Langsam bewegte sich ein Schemen aus dem grau auf sie zu. Ganz langsam löste sich die Gestalt eines Jungen aus der Nebelwand. Sakura, die immer noch am Boden saß schaute zu ihm auf. Obwohl sie nur seine Umrisse sehen konnte, bemerkte sie dass er geheimnisvoll lächelte.

Genau in diesem Moment verschwamm plötzlich alles vor ihren Augen. Ihr war schwindelig und sie drehte sich im Kreis. Sakura war sauer, warum konnte sie nicht einmal einen Traum zu ende träumen?!

Sie schloss die Augen, sogar so, sah sie das sprühende Funken um sie herumtanzten und sie fühlte sich, als ob sie in ein Loch viel, das weder einen Boden, noch einen Ausgang hatte.

Das Mädchen gab sich ganz dem Sog der Träume hin, der sie scheinbar an einen ganz gezielten Ort bringen wollte. Erst nach einiger Zeit öffnete Sakura ihre Augen.

Sie lag aufgewühlt in ihrem Bett. Schweiß rann ihr über das Gesicht. Ihre Bettdecke lag am Boden. Ihr Puls raste. Keuchend richtete sie sich auf. Verwirrt sah sie sich in ihrem Zimmer um.

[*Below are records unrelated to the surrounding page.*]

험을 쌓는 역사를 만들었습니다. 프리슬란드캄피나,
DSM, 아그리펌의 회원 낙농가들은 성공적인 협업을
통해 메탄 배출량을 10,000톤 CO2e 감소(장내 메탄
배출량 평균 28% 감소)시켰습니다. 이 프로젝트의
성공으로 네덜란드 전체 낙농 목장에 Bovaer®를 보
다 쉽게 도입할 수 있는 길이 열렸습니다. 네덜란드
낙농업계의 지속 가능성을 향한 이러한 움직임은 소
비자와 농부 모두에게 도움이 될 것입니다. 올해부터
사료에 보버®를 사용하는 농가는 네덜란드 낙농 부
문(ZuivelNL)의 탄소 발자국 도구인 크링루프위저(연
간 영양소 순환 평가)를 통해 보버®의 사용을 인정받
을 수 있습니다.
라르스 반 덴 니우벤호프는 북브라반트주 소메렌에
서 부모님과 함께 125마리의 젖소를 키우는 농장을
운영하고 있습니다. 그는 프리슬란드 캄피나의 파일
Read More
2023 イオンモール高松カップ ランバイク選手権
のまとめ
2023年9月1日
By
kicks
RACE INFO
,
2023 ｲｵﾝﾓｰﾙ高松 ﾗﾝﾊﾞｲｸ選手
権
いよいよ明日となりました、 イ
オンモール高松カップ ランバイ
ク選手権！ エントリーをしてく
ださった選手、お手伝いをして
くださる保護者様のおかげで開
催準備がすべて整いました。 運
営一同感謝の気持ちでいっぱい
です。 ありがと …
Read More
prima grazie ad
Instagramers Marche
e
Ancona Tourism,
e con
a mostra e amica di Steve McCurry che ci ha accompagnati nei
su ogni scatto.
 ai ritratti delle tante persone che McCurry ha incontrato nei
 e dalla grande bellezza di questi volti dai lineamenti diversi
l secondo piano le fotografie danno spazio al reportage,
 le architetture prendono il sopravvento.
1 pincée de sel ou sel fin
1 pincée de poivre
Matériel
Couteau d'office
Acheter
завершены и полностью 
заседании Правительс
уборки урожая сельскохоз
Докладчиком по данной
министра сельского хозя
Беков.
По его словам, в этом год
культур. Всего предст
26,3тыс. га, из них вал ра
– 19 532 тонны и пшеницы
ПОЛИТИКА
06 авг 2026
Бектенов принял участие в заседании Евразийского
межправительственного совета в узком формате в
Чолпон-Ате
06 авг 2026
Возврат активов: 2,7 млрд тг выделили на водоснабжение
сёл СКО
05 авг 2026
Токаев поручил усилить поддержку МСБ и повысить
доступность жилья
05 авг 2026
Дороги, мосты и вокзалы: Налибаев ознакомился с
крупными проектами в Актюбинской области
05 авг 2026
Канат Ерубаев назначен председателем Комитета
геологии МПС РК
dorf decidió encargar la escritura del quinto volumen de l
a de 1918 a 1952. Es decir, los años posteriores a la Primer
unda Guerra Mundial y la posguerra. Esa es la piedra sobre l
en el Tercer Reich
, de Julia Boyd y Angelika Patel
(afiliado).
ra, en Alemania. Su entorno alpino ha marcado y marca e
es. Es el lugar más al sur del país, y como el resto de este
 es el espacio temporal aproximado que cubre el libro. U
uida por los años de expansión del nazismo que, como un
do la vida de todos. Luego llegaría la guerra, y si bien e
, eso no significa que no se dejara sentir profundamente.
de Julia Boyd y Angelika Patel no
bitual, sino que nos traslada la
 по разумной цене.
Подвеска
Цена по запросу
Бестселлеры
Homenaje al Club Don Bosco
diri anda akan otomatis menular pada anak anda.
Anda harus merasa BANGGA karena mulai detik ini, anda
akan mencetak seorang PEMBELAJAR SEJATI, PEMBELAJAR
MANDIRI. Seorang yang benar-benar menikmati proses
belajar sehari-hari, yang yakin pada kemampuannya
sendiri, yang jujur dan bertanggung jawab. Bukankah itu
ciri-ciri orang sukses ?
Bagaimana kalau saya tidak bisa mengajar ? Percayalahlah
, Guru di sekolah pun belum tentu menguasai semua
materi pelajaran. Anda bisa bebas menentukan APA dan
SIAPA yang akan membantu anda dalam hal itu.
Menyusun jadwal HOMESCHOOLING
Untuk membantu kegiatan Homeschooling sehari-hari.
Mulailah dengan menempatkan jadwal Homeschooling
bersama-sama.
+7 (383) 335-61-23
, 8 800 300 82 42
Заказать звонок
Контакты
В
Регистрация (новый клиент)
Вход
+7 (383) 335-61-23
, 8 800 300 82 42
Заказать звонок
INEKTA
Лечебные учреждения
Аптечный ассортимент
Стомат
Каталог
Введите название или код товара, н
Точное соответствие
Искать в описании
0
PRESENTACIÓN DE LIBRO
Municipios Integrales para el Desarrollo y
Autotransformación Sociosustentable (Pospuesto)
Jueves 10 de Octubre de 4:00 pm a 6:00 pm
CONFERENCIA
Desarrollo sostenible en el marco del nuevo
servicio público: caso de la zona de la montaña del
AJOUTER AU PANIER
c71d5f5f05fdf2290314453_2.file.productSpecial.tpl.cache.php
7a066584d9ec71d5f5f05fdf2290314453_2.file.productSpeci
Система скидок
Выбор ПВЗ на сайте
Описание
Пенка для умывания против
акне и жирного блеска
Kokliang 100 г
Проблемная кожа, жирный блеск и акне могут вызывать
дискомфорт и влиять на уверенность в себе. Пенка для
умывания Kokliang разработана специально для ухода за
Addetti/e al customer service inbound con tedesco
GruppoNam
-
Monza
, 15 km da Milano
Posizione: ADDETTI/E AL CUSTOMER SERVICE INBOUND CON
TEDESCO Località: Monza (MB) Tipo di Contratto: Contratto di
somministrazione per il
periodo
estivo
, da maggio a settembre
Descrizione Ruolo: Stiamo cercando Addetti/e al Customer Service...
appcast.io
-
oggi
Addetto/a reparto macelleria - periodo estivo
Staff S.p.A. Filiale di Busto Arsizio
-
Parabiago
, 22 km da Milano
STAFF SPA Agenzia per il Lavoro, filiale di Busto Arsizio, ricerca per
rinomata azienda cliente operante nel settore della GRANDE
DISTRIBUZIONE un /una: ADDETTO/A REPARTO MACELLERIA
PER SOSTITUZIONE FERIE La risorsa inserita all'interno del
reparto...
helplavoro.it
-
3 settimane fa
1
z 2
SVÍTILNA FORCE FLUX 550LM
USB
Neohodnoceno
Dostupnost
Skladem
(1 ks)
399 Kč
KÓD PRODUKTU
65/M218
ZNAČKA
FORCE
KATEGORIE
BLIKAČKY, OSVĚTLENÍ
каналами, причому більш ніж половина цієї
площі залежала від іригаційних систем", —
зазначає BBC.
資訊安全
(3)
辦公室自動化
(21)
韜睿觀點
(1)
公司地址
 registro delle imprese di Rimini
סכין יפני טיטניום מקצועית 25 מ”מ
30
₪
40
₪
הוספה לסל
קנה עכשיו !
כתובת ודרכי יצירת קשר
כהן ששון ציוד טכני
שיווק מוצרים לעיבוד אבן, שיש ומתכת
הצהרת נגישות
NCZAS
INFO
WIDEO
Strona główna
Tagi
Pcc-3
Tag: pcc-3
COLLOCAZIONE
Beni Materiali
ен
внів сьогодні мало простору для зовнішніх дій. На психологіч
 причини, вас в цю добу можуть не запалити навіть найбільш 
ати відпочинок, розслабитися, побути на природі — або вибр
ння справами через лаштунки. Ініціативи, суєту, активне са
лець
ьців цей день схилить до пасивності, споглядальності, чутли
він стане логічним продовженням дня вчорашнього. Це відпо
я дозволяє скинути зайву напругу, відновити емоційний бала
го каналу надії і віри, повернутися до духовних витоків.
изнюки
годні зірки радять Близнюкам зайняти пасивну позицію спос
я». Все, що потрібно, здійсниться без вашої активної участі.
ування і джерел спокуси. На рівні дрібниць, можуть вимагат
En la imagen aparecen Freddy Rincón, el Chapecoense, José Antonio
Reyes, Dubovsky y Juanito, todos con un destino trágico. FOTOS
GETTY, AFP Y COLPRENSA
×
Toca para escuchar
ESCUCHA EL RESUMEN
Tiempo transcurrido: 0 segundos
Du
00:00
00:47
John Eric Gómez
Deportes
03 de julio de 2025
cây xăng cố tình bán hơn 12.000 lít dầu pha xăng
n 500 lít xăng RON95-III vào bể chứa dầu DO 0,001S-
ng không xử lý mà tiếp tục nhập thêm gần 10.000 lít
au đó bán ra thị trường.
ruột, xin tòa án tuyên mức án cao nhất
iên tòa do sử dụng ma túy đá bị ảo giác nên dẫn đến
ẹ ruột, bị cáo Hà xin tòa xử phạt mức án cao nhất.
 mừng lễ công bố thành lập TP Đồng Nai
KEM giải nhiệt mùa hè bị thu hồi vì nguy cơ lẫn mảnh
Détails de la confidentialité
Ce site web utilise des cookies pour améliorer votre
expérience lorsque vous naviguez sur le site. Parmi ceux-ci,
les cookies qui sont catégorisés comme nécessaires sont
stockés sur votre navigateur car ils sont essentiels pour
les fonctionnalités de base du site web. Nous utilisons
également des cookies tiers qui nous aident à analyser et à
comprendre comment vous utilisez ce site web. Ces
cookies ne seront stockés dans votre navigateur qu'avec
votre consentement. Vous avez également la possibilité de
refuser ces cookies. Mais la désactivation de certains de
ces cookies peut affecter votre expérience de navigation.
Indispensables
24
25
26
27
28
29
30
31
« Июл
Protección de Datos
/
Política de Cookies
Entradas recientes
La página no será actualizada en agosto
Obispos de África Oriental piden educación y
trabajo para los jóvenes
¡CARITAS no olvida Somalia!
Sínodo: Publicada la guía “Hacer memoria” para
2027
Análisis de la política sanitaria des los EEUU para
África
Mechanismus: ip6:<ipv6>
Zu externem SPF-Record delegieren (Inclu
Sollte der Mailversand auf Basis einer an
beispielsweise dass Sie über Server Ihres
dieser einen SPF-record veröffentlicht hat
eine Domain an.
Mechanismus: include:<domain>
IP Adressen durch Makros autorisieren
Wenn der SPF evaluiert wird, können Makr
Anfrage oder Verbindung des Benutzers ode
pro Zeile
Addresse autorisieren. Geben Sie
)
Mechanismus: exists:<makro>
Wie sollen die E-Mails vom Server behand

Alles schien so wie immer.

Nein, das war es aber nicht. Erschrocken sah sie auf ihren Oberarm der deutlich eine Wunde zeigte. "Sie blutete nicht mehr", unsicher schaute sie sich um.

Schatten tanzten in ihrem Zimmer hin und her, die von den Bäumen außerhalb des Hauses erstellt wurden, wenn sie sich im Wind wiegten.

Sachte klopfte der Regen gegen ihre Fenster und durch eines schien der Mond.

"Vollmond", dachte Sakura.

Trotzdem, irgendwas war anders. Eine Spannung lag in der Luft. Da fiel ihr Blick auf die Brosche, die neben ihrem Futon am Boden lag. Sie funkelte geheimnisvoll. Vorsichtig nahm Sakura sie in die Hand. Das war das einzige was ihr von ihrer Großmutter geblieben war.

Großmutter, wo mochte sie nun wohl sein? Ju Mon Momomya war wie die ganze Familie überzeugte Christin. Nur Sakura konnte sich keinem Glauben unterordnen. Sie fand vieles faszinierend und wollte nicht nur an eine Religion glauben.

"Ist Oma jetzt im Himmel?", fragte sich das Mädchen, "Darüber hat sie ja immer sehr viel gesprochen. Hoffentlich hat sich ihr Wunsch, dorthin zu gelangen erfüllt."

Langsam hob sie die Brosche an ihre Stirn und schloss die Augen. Sakura spürte, dass irgendeine seltsame Kraft durch ihren Körper lief. Es war eine angenehme Wärme die sie ganz einschloss. Jetzt erkannte sie dieses Gefühl. Sakura kamen die Tränen. Es war dasselbe Gefühl, dass sie immer gehabt hatte, als sie bei ihrer Großmutter war, mit ihr am offenen Kamin saß und über alles redete, dass ihr in den Sinn kam.

"Das ist nicht fair", das Mädchen musste schlucken.

Langsam öffnete sie ihre Augen. Behutsam strich sie über die Brosche.

Langsam legte sie die Brosche wieder neben sich. "Ich vermisse dich, Großmutter. Auf einmal bist du so weit weg von mir", dachte Sakura. Es dauerte lange, bis sie wieder in den Schlaf fand.